> **Task description**
What lines of the data include the string "pelle"? Copy them all.

> **Input**

◆ ◆ ◆ ◆ ◆ ◆ ◆

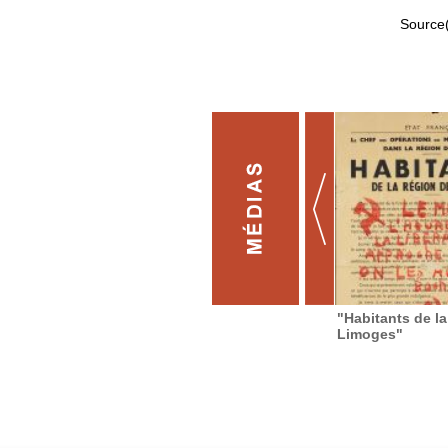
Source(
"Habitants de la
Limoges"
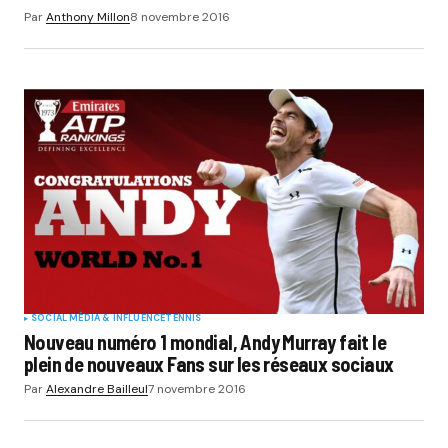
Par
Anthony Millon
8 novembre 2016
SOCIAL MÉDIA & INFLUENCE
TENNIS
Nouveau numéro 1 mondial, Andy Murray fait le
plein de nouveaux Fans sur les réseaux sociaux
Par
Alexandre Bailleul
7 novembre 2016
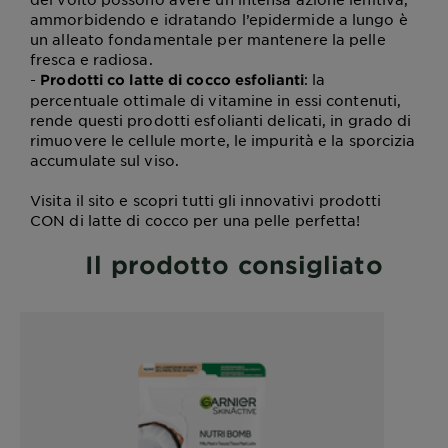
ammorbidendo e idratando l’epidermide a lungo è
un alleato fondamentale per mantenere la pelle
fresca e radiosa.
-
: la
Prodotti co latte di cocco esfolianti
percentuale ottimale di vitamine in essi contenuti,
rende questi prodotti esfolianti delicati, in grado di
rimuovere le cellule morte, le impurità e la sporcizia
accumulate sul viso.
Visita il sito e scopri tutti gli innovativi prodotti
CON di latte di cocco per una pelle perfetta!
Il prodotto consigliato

◆ ◆ ◆ ◆ ◆ ◆ ◆

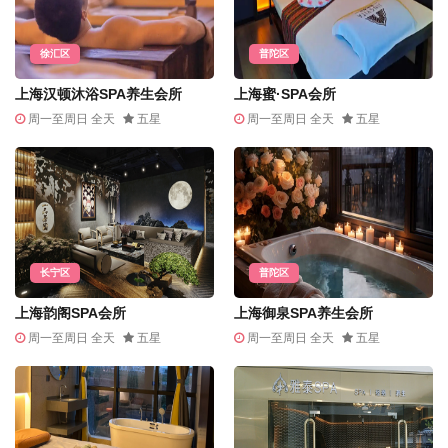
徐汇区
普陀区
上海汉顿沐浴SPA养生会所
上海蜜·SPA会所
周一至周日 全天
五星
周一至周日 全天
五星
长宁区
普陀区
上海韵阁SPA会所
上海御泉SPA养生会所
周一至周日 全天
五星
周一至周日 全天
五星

◆ ◆ ◆ ◆ ◆ ◆ ◆

> **Your response**
un alleato fondamentale per mantenere la pelle
CON di latte di cocco per una pelle perfetta!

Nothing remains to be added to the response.